Especialista argentino que ingressou na Comissão da OEA observa um tratamento estranho do relatório de auditoria na Bolívia

“Participei especificamente do trabalho de campo. Eu estava no Tribunal Eleitoral de La Paz e dependia do Tribunal Superior Eleitoral que examinava os votos dos bolivianos no exterior, que por razões logísticas não foram enviados para o resto do departamento ”, disse Gerónimo Javier Ustarroz, um dos meios de comunicação argentinos. dos especialistas daquele país que participaram da Comissão de Auditoria Eleitoral da OEA na Bolívia

“A auditoria seria na terça ou quarta-feira, de acordo com os próprios tweets da OEA. Eles mesmos dizem que são doze dias desde o primeiro dia. Estávamos trabalhando para avaliar os relatórios e fazer o relatório final de auditoria. Mas no domingo às duas da manhã, o chefe da missão me enviou uma mensagem dizendo que eles receberiam um relatório preliminar. E lá tudo estava desencadeado ”, disse ele.

Os dois enviados argentinos não endossaram o relatório oficial da OEA sobre irregularidades no escrutínio. Eles disseram que não podiam acessar os relatórios técnicos nos quais se baseava a agência que lidera a Almagro.

Propusemos solicitar que os registros de análise comparassem com os dados carregados e isso não foi feito ”, disse ele a Clarín Ustarroz, que também questionou a auditoria analisando a análise provisória, que não tem validade legal e não definitiva.

Para cobrir a saída da manobra de golpe apoiada pela OEA, Luis Almagro, secretário-geral da Organização dos Estados Americanos (OEA), divulgou em entrevista ao jornal mexicano Excelsior que dois cidadãos argentinos se infiltraram na missão que auditou as eleições. Generais bolivianos realizados em 20 de outubro.

“Soubemos que havia dois espiões argentinos na missão de auditoria, eles não eram técnicos com capacidade eleitoral, é um absurdo, isso não é feito, é imoral”, disse Almagro à publicação.

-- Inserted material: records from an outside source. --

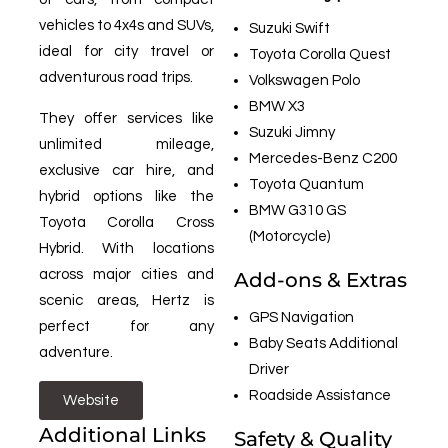
vehicles to 4x4s and SUVs,
Suzuki Swift
ideal for city travel or
Toyota Corolla Quest
adventurous road trips.
Volkswagen Polo
BMW X3
They offer services like
Suzuki Jimny
unlimited mileage,
Mercedes-Benz C200
exclusive car hire, and
Toyota Quantum
hybrid options like the
BMW G310 GS
Toyota Corolla Cross
(Motorcycle)
Hybrid. With locations
across major cities and
Add-ons & Extras
scenic areas, Hertz is
GPS Navigation
perfect for any
Baby Seats Additional
adventure.
Driver
Roadside Assistance
Website
Additional Links
Safety & Quality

“Havia muita informação confidencial, com depoimentos e pessoas a serem protegidas. Essa informação não pode ser recebida por ninguém ”, afirmou o Secretário-Geral da OEA.

Gerónimo Ustarroz e Santiago Eguren são os dois argentinos marcados pela Almagro como “espiões”. Em diálogo com a mídia argentina, Ustarroz fez o seu lançamento: “Eles me convidaram, eu trabalhei com eles, participei da auditoria e agora eles dizem que sou um espião, é uma loucura. Não resiste à mínima análise. As declarações de Almagro me parecem loucuras e não correspondem à realidade ”.

“Ele me ligou, que mais tarde ficou encarregado da missão, Cristóbal Fernández. Ele me disse que o secretariado geral havia sido instruído a entrar em contato conosco para participar da missão da OEA. Eles me enviaram as passagens, foram me procurar no aeroporto, me pagaram o hotel e a diária. Tenho um cheque de US $ 1.600 por diária nos oito dias em que fui assinado por eles ”, afirmou.

“Eles sabiam quem eu era”, respondeu ele. Eu não sou uma pessoa pública, mas com o google você já percebe. ” A primeira coisa que aparece no mecanismo de busca sobre Gerónimo Ustarroz é sua conta no Twitter, onde ele expressa livremente sua afinidade política, com ênfase especial na província de Buenos Aires, através da publicação em favor do governador eleito Axel Kicillof e do prefeito de Mercedes Juan Ignacio. Ustarroz, seu irmão de sangue.

Ustarroz disse que em La Paz estava sob a coordenação de Cristóbal Fernández, chefe da Seção de Cooperação Técnica Eleitoral do DECO, departamento da OEA. Detalhe: Fernández assumiu esse papel porque o anterior, Arturo Espinosa, precisou ser removido para emitir opiniões críticas sobre Morales.

Eguren e Ustarroz estavam hospedados no hotel Casa Grande Express, onde toda a missão foi instalada. Os dois argentinos estavam em La Paz até segunda-feira 11.

Por que Almagro diz que são espiões? Clarin perguntou a Ustarroz.

– Não sei por que ele diz isso, mas ele mente. É muito fácil desacreditar sua mentira: tenho os correios, o cheque e as mensagens com os funcionários da OEA.

– Ele objetou que houvesse relatórios alternativos.

– Talvez seja porque não apoiamos o relatório oficial e não o fizemos porque não tínhamos o relatório técnico à vista para justificar esse relatório. Propusemos solicitar os registros de análise para compará-los com os dados carregados e isso não foi feito.